Amazon's AI crawler is making my Git server unstable

AI/SEO Crawlers Overloading Servers

  • Many report similar issues: AI and SEO bots hammering sites, often to the point of high load or near‑DDoS, especially on git forges and dynamic code viewers.
  • Git/web UIs are a worst case: every commit, diff, blame view, and historical state becomes a crawlable URL, and bots naively follow “infinite” link graphs.
  • Some see certain bots (e.g., Bytespider, Amazonbot, Claude, GPT, Meta, Facebook) dominating traffic, occasionally exceeding all human traffic by orders of magnitude.

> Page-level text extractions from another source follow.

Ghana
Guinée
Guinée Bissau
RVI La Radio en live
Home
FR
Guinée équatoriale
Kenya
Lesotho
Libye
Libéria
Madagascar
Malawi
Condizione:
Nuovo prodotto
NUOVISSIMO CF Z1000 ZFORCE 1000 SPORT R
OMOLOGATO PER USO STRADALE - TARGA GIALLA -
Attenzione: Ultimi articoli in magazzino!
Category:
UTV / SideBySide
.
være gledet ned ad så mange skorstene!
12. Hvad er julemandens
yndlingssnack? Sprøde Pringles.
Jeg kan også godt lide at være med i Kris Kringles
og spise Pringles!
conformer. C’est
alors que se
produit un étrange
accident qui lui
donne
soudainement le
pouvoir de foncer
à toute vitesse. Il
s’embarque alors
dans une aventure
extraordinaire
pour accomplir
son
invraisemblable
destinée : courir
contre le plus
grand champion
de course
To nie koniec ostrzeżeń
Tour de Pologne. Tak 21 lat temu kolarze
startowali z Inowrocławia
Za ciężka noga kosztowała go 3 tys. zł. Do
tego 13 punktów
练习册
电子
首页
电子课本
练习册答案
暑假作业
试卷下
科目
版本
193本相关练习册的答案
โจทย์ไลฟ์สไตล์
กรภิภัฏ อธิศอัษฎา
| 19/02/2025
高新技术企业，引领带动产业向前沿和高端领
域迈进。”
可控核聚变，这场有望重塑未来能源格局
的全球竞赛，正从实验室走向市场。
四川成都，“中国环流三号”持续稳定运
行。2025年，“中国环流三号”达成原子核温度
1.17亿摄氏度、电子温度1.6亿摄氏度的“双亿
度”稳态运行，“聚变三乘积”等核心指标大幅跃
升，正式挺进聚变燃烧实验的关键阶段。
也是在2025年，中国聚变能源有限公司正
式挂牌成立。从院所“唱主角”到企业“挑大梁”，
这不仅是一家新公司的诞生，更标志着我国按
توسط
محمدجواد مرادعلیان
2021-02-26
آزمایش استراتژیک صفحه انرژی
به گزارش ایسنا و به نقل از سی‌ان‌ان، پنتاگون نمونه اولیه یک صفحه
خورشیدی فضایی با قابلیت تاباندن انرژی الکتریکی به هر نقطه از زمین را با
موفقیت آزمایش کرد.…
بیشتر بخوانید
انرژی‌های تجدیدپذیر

Robots.txt Behavior and Bot Identification

  • Several say AI bots “barely” respect robots.txt:
    • Some only honor directives when their exact user agent is named, ignoring wildcards.
    • Some ignore non-standard but commonly used directives like Crawl-delay.
  • Conflicting claims about specific bots:
    • Some logs show Amazonbot‑like UAs and reverse DNS; others argue user agents and rdns are trivially spoofed.
    • An Amazon employee states the described behavior (residential IPs, changing UAs, ignoring robots.txt) is unlikely to be legitimate Amazonbot and suggests treating it as malicious traffic.
  • Ambiguity remains over whether certain traffic is truly from big-company crawlers, botnets using residential proxies, or impersonators.

Technical Mitigations Proposed

  • Network-level:
    • Tarpits (e.g., iptables TARPIT, tools like Nepenthes) to slow abusive clients.
    • Rate limiting per user agent or bucket (Nginx limit_req examples), per IP, CIDR, or ASN.
    • Blocking known cloud IP ranges (AWS lists), though this risks collateral damage and fails against residential proxies.
  • Application-level:
    • Detailed robots.txt that explicitly names AI bots, using community-maintained lists.
    • Honeypot links disallowed in robots.txt: any client that fetches them gets banned.
    • Captchas or “anonymous login” gates for repo viewers; proof-of-work reverse proxies / Hashcash.
    • Static or pre‑obfuscated content to reduce compute load (e.g., content obfuscators, tarpit pages, zip bombs—though effectiveness is debated).
  • Service-level:
    • Putting sites behind Cloudflare or similar bot management/CDN layers, despite dislike of centralization.

Legal and Ethical Questions

  • Debate over whether ignoring robots.txt or ToS is legally actionable:
    • Some cite robots.txt as non-binding but potentially relevant evidence of “unauthorized” access.
    • Others reference US CFAA guidance and UK Computer Misuse Act, suggesting a cease-and-desist plus continued access might cross a line.
  • Suggestions to pursue cease-and-desist letters and potential criminal complaints versus skepticism that law enforcement will care absent large rights holders.

Broader Impact and Sentiment

  • Many view aggressive AI scraping as ethically hostile: exploiting others’ bandwidth and content without consent or compensation.
  • Some argue this behavior accelerates the move from open web content to closed platforms (Discord, etc.), degrading the public internet.
  • A minority downplay the issue, saying admins should simply scale, cache, and throttle; others counter that small operators can’t cheaply absorb multi‑TB scraping.
  • Ideas about “poisoning” AI training data surface, but some argue AI firms prioritize quantity over quality, so the only effective response is denying access entirely.